How to Stop Fighting Your Illness

For years after my diagnosis I fought constantly against the the paranoia and the delusions my mind was supplying. It was churning them out at a feverish pace and it everything I could do to fight them tooth and nail.

As you can imagine, this left very little mental energy for me to actually live my life. I was constantly in fear of leaving my house, talking to other people or even just buying milk at the grocery store. It was a battle for me not to be completely consumed by every strange thought that I had, every notion that someone was doing or saying something that in reality they probably weren’t.

I was blinded and delirious from my paranoia and delusions for a long time until something happened. In a therapy session with a therapist that I saw for all of four times she told me to just accept it. This didn’t sink in until a few months down the line when I was no longer seeing her because I thought that she was judging me and conspiring against me.

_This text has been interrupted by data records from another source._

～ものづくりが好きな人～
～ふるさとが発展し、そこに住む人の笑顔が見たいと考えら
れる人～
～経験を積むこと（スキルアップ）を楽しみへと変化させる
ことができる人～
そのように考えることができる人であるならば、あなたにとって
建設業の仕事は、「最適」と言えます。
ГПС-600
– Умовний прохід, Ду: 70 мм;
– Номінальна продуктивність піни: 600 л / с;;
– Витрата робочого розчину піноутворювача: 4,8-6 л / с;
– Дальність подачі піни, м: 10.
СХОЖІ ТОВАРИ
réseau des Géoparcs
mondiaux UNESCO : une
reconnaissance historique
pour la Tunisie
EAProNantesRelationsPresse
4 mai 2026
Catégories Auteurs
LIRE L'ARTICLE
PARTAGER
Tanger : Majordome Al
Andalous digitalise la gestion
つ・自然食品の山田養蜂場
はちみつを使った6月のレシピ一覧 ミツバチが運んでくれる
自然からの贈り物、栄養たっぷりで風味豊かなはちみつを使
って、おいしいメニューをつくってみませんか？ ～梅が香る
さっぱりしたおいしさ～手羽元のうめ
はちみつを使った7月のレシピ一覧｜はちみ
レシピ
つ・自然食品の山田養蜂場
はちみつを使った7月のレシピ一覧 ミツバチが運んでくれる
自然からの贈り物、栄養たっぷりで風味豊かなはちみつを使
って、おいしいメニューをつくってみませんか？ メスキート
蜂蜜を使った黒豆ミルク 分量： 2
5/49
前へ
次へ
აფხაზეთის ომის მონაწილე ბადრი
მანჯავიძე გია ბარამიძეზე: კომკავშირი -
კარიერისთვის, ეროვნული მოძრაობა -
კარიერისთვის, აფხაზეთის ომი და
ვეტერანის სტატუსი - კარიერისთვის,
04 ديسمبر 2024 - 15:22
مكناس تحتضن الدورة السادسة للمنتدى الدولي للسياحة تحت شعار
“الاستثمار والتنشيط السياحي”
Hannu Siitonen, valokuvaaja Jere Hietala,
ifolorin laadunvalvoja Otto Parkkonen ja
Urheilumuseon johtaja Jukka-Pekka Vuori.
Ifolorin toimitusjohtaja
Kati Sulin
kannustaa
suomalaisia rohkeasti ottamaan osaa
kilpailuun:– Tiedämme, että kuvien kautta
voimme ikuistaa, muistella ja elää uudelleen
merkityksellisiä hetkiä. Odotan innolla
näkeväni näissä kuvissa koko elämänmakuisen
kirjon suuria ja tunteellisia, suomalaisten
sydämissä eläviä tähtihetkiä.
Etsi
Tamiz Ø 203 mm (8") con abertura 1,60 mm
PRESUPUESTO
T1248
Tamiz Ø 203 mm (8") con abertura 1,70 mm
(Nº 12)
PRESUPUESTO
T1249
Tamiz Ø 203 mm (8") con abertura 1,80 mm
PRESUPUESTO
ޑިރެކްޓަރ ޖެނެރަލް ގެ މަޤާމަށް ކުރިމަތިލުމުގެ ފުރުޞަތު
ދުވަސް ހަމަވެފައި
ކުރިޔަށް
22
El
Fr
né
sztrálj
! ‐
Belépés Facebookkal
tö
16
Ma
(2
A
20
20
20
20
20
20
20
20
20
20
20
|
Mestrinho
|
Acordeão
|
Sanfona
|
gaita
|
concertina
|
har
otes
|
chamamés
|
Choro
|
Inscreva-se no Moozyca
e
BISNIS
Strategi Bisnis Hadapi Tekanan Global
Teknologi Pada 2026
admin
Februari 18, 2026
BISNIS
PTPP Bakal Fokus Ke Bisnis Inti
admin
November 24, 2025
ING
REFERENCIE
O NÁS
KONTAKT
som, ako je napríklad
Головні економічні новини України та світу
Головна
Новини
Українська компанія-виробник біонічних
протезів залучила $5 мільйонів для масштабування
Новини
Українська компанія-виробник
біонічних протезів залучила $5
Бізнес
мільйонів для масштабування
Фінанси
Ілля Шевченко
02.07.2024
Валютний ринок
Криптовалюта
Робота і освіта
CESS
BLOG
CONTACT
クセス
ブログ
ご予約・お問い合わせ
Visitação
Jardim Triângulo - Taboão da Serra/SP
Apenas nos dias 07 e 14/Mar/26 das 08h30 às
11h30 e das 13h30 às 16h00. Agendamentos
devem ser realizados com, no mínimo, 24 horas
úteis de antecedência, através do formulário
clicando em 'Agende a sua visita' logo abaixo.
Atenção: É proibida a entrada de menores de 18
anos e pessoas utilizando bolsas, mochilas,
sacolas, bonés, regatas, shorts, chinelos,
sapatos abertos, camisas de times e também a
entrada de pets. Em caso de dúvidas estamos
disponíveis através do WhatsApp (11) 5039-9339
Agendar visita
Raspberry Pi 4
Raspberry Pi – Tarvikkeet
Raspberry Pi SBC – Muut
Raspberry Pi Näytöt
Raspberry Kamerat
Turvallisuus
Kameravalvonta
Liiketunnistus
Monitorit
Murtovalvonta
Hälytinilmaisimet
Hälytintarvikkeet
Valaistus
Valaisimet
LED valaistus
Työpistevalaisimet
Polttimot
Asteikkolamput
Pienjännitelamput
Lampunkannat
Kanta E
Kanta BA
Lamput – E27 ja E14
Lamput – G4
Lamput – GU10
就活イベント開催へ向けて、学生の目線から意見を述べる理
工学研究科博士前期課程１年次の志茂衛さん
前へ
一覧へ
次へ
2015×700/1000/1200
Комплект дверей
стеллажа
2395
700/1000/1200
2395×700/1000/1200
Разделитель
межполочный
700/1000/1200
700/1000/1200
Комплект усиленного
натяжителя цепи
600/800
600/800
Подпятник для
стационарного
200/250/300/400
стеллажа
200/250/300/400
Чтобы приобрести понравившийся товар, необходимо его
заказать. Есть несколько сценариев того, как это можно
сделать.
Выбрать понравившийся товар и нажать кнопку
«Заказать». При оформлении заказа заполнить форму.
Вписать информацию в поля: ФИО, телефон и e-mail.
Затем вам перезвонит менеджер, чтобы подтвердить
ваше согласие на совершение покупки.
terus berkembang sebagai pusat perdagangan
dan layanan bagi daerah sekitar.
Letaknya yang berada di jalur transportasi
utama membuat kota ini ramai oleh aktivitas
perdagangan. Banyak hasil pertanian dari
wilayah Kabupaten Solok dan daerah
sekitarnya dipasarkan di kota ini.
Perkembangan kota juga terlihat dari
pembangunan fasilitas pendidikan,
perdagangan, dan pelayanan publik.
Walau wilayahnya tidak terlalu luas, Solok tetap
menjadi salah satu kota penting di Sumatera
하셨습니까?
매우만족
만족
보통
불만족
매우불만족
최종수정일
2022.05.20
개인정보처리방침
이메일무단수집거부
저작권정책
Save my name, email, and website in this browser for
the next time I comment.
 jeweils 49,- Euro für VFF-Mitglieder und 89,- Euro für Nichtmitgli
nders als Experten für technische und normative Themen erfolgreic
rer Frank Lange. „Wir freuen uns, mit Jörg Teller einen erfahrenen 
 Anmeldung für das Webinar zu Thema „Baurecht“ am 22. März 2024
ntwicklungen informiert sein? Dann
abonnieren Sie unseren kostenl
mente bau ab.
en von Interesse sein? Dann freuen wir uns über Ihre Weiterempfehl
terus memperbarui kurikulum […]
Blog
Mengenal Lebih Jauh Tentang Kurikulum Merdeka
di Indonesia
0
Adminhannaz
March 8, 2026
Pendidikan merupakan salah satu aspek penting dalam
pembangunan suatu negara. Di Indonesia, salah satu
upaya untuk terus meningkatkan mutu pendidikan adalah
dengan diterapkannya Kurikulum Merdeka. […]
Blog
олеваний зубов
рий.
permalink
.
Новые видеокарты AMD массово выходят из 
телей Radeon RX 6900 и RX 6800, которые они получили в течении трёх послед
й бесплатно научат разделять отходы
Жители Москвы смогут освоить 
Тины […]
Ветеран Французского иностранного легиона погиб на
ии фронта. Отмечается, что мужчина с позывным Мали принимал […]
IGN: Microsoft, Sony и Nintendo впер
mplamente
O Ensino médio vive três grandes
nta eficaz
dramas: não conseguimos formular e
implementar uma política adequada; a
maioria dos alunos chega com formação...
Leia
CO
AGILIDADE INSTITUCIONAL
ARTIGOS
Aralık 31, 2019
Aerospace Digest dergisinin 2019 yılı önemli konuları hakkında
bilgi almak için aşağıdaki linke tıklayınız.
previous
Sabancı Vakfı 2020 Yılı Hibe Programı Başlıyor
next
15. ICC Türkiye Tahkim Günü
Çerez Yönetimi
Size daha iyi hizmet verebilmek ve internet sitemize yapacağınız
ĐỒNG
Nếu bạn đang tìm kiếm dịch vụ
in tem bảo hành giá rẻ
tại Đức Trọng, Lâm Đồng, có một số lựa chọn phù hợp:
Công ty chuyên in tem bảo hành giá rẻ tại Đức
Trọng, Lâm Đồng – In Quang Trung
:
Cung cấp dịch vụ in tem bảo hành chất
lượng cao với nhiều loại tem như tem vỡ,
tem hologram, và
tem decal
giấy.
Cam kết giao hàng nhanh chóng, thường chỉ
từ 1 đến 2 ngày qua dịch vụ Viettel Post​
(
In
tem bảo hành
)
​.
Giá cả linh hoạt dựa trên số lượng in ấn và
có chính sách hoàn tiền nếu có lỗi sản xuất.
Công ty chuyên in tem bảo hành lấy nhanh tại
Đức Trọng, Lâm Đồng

Anyway it happened on a cold morning in February or something and I was just sitting outside on my balcony smoking, fighting to my last breath with the thoughts that were in my head and I was tired and the notion of accepting my delusions just popped into my head.

Acceptance is a powerful thing because you’re saying to your fears, I accept you and you no longer have power over me. It’s a transformative moment when you can finally sit comfortably with all things that are bothering you. It’s as if you’re flipping a switch between darkness and light of a normal life. You just sit there and you think, you’re not that bad, why was I fighting so hard to get rid of you?

So how then does one stop fighting and accept their fears? Just think of the things that cause you the most pain, the most turmoil and say “I accept that”. Start with the heaviest things and move up the scale until you’re comfortable with your demons. They’ll still be there for sure but once you stop fighting them and let them do the worst (which in reality isn’t that bad) you can feel the weight of things just melt off your shoulders, you can see that the world isn’t nearly as hard as you were making it out to be and you can finally, finally be comfortable in your own skin.

It took me years to see the power of acceptance but once I used it and it started working for me it effectively made me stable, perfectly normal as an aside to my label of mental illness.

There are benefits of it too that far outweigh the momentary relief. I was in a daze of happiness for weeks after I incorporated acceptance into my thoughts and I don’t doubt that it can help anyone else as well.

If you’re having a hard time, if you’re just exhausted from fighting your own thoughts give it a try, you’ll be amazed by it’s power.